- Court: Privy Council
- Full case name: Red Sea Insurance Co Ltd v Bouygues SA and 22 others
- Decided: 18 July 1994
- Citation: [1995] 1 AC 190
- Transcript: judgment

Case history
- Prior action: [1992] HKLR 161

Court membership
- Judges sitting: Lord Keith of Kinkel Lord Slynn of Hadley Lord Woolf Lord Lloyd of Berwick Lord Nolan

Case opinions
- Lord Slynn of Hadley

Keywords
- Conflict of laws; double actionability; choice of law in tort; flexible exception;

= Red Sea Insurance Co Ltd v Bouygues SA =

Red Sea Insurance Co Ltd v Bouygues SA [1995] 1 AC 190 is a judicial decision of the Privy Council relating to choice of law in tort. The case was an appeal from the decision of the Court of Appeal of Hong Kong, but as the case was decided in Hong Kong pursuant to the English Law Ordinance, section 3(1), it is also taken to be an authoritative statement of English law.

==Facts==

Bouygues SA together with nine other co-plaintiffs made a claim under a policy of insurance against Red Sea Insurance Co Ltd. Red Sea Insurance was an insurance company incorporated in Hong Kong, but with its head office located in Saudi Arabia. In its counterclaim Red Sea Insurance alleged that one of the co-plaintiffs, PCG, negligently supplied faulty pre-cast concrete building units, and that if it was liable at all, Red Sea Insurance would be subrogated to the claims of the other co-plaintiffs against PCG. PCG applied to strike out that counterclaim.

Red Sea then amended its pleading and claimed that the proper law governing the relations between Red Sea and PCG was the law of Saudi Arabia, and that under Saudi Arabian law, Red Sea had a direct right of action against PCG.

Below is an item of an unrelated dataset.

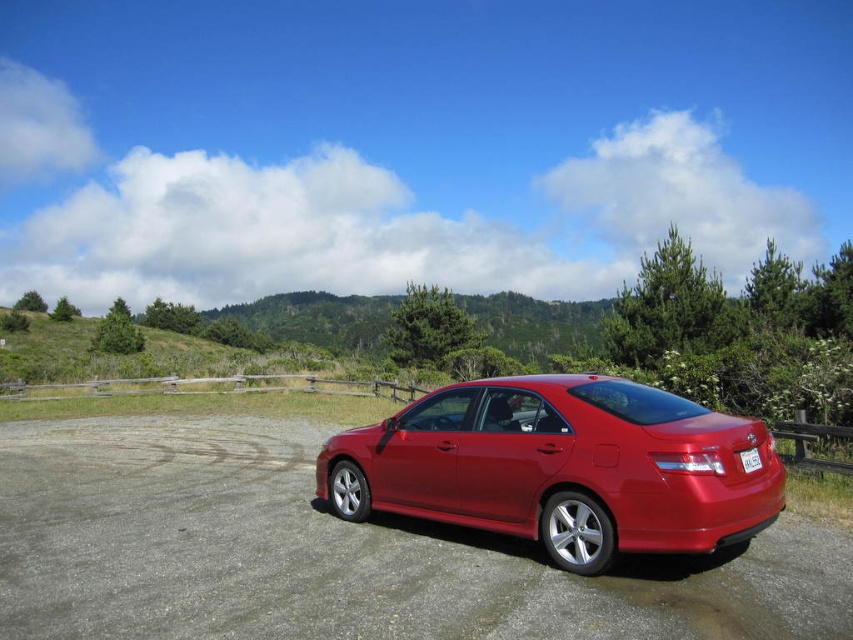 Does glossy metallic sedan at center have a lesser height compared to white plastic license plate at center?

Incorrect, glossy metallic sedan at center's height does not fall short of white plastic license plate at center's.

Locate an element on the screen. glossy metallic sedan at center is located at coordinates (561, 467).

Locate an element on the screen. This screenshot has height=640, width=853. glossy metallic sedan at center is located at coordinates (561, 467).

This screenshot has width=853, height=640. In order to click on glossy metallic sedan at center in this screenshot , I will do `click(561, 467)`.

Those claims failed at first instance and in the Court of Appeal because:
- under Hong Kong law the right of action could only arise by way of subrogation once the claim had been paid under the policy of insurance;
- in order succeed in their amended counterclaim Red Sea needed to establish that they had a right of action under both Saudi Arabian law and Hong Kong law to satisfy the double actionability test;
- even though they had a good arguable case that there was a cause of action in tort under Saudi law, because they claim failed under Hong Kong law, it failed the dual actionability test, and therefore the claim was struck out.

Red Sea appealed to the Privy Council.

==Decision==

Lord Slynn of Hadley gave the decision of the board.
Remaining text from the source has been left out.